Through his social media activists and his traditional media mouthpieces, Netanyahu has been promoting a populist narrative describing him as a God-given and irreplaceable shield against enemies from without (Iran) and within (the elites). Yet fanning the flames of identity politics has enabled Netanyahu to preserve his core support but not to assure him a parliamentary majority. Since his indictment in November 2019 for bribery, fraud, and breach of trust, Netanyahu has stepped up his anti-establishment rhetoric and taken any measure possible to shield himself from trial.
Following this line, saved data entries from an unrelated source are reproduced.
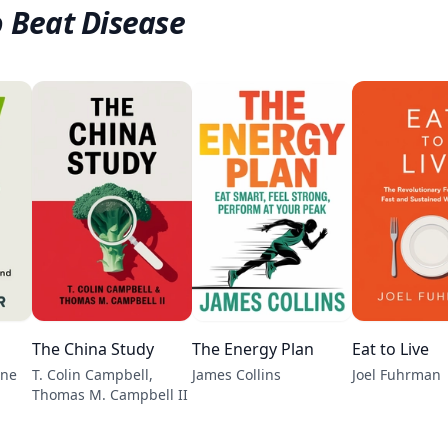
o Beat Disease
The China Study
The Energy Plan
Eat to Live
ene
T. Colin Campbell,
James Collins
Joel Fuhrman
Thomas M. Campbell II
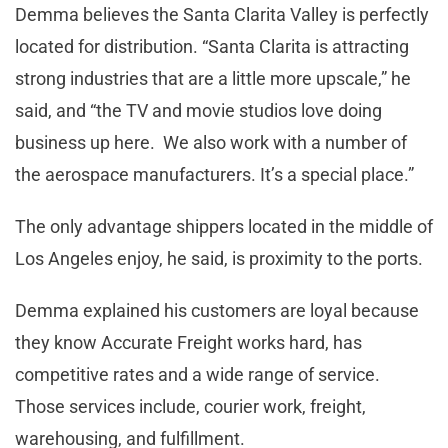
Demma believes the Santa Clarita Valley is perfectly
located for distribution. “Santa Clarita is attracting
strong industries that are a little more upscale,” he
said, and “the TV and movie studios love doing
business up here. We also work with a number of
the aerospace manufacturers. It’s a special place.”
The only advantage shippers located in the middle of
Los Angeles enjoy, he said, is proximity to the ports.
Demma explained his customers are loyal because
they know Accurate Freight works hard, has
competitive rates and a wide range of service.
Those services include, courier work, freight,
warehousing, and fulfillment.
Saar ran against him for the leadership of the Likud in 2019, but Netanyahu has turned the party into a personal operation that rewards submissiveness and punishes dissent. When Netanyahu blocked the passing of the budget and dragged the country to a fourth election, Saar took the bold decision to run against him for prime minister. It is the same Saar who had voted against the Gaza withdrawal in 2005 and who had stood firm against Netanyahu when he tried to repeal the presidency. Saar has proven himself to be a man of courage and of principles at every critical juncture.
Netanyahu has a very good foreign policy record, and he has successfully imported millions of COVID-19 vaccines. But the prime minister has also mismanaged the pandemic by failing to conduct tests at Ben-Gurion airport (thus bringing in variants) and by not fully enforcing lockdowns for fear of crossing his ultra-Orthodox coalition partners. After 15 years as prime minister, it is time for Netanyahu to step down. Gideon Saar is level-headed, has a well-thought worldview and detailed programme, and has an excellent record as education and interior minister. He is the most suited and reliable candidate to replace Netanyahu.